This is not a trivial question. Millions of people, all over the world, have domesticated animals whom they love and cherish. When our pets die, we grieve – sometimes more than we grieve over the death of a human being.
Traditional Christian teaching (in all the major denominations) states that because animals do not have “an immortal soul”, they cannot “go to heaven”.
Is this Biblical?
The Bible is the ultimate source of all Christian doctrine. Unfortunately it does not specifically address this issue, so we have to extrapolate from what it says on other matters. And the ‘traditional’ statement above is in fact highly questionable…
1) The term ‘immortal soul’ is more of a Greek philosophical concept than a Biblical one. The Hebrew word (nephesh) that is translated into English as ‘soul’ is applied to animals as well as to human beings. When Adam named all the living creatures (Genesis 2:19) he literally ‘gave names to all the souls’! So how can it be said that ‘animals do not have souls’?
2) The phrase ‘go to heaven’ is also not Biblical terminology – even though virtually all Christians use it as a convenient shorthand expression for what happens when we die! But the eternal life that God has promised us is not an ethereal, spiritual existence in Heaven (sitting on clouds, playing harps). It will be a very physical life, in a resurrected body, on the new earth.

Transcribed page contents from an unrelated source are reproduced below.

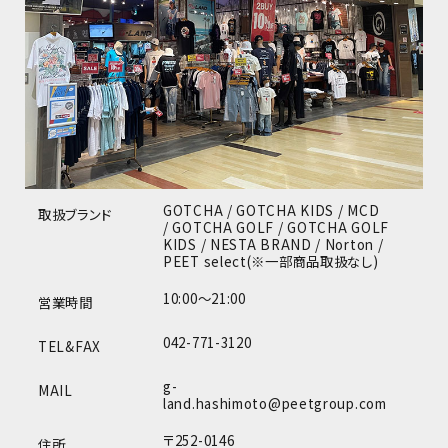
GOTCHA / GOTCHA KIDS / MCD
取扱ブランド
/ GOTCHA GOLF / GOTCHA GOLF
KIDS / NESTA BRAND / Norton /
PEET select(※一部商品取扱なし)
10:00～21:00
営業時間
042-771-3120
TEL&FAX
g-
MAIL
land.hashimoto@peetgroup.com
〒252-0146
住所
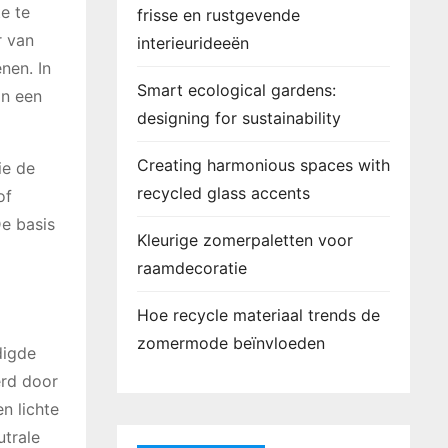
e te
frisse en rustgevende
r van
interieurideeën
nen. In
Smart ecological gardens:
an een
designing for sustainability
Creating harmonious spaces with
ie de
recycled glass accents
of
De basis
Kleurige zomerpaletten voor
raamdecoratie
Hoe recycle materiaal trends de
zomermode beïnvloeden
digde
erd door
n lichte
utrale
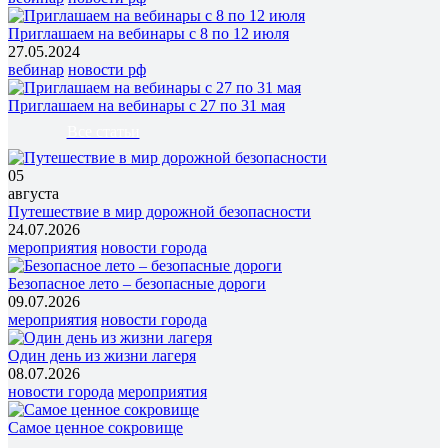
Приглашаем на вебинары с 8 по 12 июля
27.05.2024
вебинар
новости рф
Приглашаем на вебинары с 27 по 31 мая
Все статьи
05
августа
Путешествие в мир дорожной безопасности
24.07.2026
мероприятия
новости города
Безопасное лето – безопасные дороги
09.07.2026
мероприятия
новости города
Один день из жизни лагеря
08.07.2026
новости города
мероприятия
Самое ценное сокровище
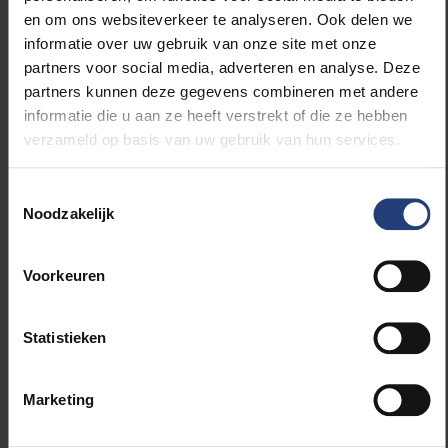
dat de techniek klaar is om toegepast te worden.
en om ons websiteverkeer te analyseren. Ook delen we
Europa geeft ook steeds meer geld uit op die
informatie over uw gebruik van onze site met onze
zogenaamde hogere
technology readiness levels
.
partners voor social media, adverteren en analyse. Deze
Als daar onze onderzoeksgroepen elk een stevige
partners kunnen deze gegevens combineren met andere
kruimel van mee kunnen pikken, wordt dat voor onze
informatie die u aan ze heeft verstrekt of die ze hebben
universiteit al gauw een heel brood."
verzameld op basis van uw gebruik van hun services.
Toestemmingsselectie
Noodzakelijk
Voorkeuren
Statistieken
Marketing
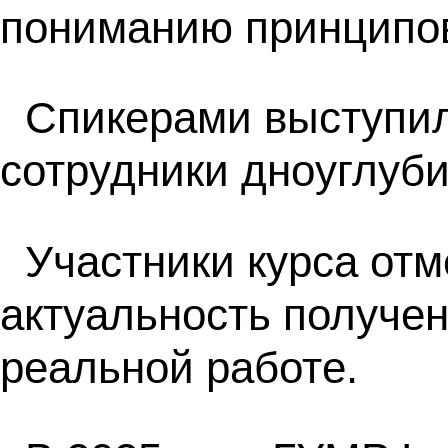
пониманию принципов
Спикерами выступил
сотрудники дноуглуб
Участники курса отм
актуальность получен
реальной работе.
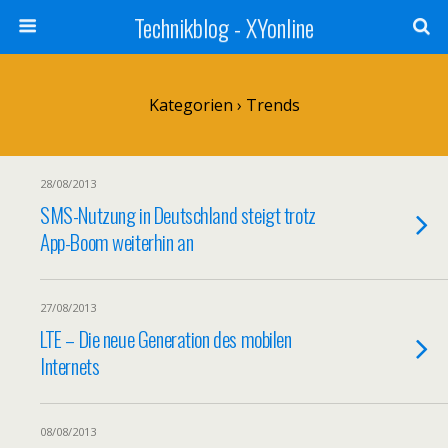
Technikblog - XYonline
Kategorien ›
Trends
28/08/2013
SMS-Nutzung in Deutschland steigt trotz
App-Boom weiterhin an
27/08/2013
LTE – Die neue Generation des mobilen
Internets
08/08/2013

3) The possession of eternal life hinges on having a relationship with the living God (Luke 20:38; John 11:25,26). ”Now this is eternal life, that they know You, the only true God, and Jesus Christ, whom You have sent.” (John 17:3) The question to ask is surely not, ‘Do animals have souls?’ This will almost certainly lead us in an unprofitable direction. Instead we should be asking, ‘Are animals capable of forming relationships?’ And as every animal lover knows, the answer is a resounding ‘Yes’!
Do animals matter?
A pet animal is mentioned only once in Scripture that I can think of, in the parable that the prophet Nathan told to David (II Samuel 12:1-6). The lamb in question, though fictional, was “like a daughter” (verse 3) to its owner, and that made its theft and butchery a much more serious matter. In David’s eyes, the standard penalty was insufficient in this case; the rich man’s crime was equivalent to murder.
The prophet Jonah was sent to preach to the city of Nineveh, the capital of the evil Assyrian empire. He did not want to go, because he hated and despised the Assyrians and did not want to give them the opportunity to escape from God’s judgement (Jonah 3:10-4:2). But God reasoned with him, showing him how unreasonable – and inconsistent – he was. The story of Jonah is a key parable of salvation (Matthew 12:39-41), and so God’s final statement to Jonah is surely of some significance. He says, “Should I not have concern for the great city of Nineveh, in which there are more than a hundred and twenty thousand people who cannot tell their right hand from their left – and also many animals?” (Jonah 4:11)
Jesus also spoke of God’s concern for His non-human creation. Even the smallest creatures are under His watchful care. “Are not two sparrows sold for a penny? Yet not one of them will fall to the ground outside your Father’s care.” (Matthew 10:29) It is of course true that human beings are especially important to God. “You are worth more than many sparrows” (Matthew 10:31) ‘More than many sparrows’ – but not ‘more than all the sparrows in the world’. Animals – even the apparently insignificant ones – have value in God’s eyes.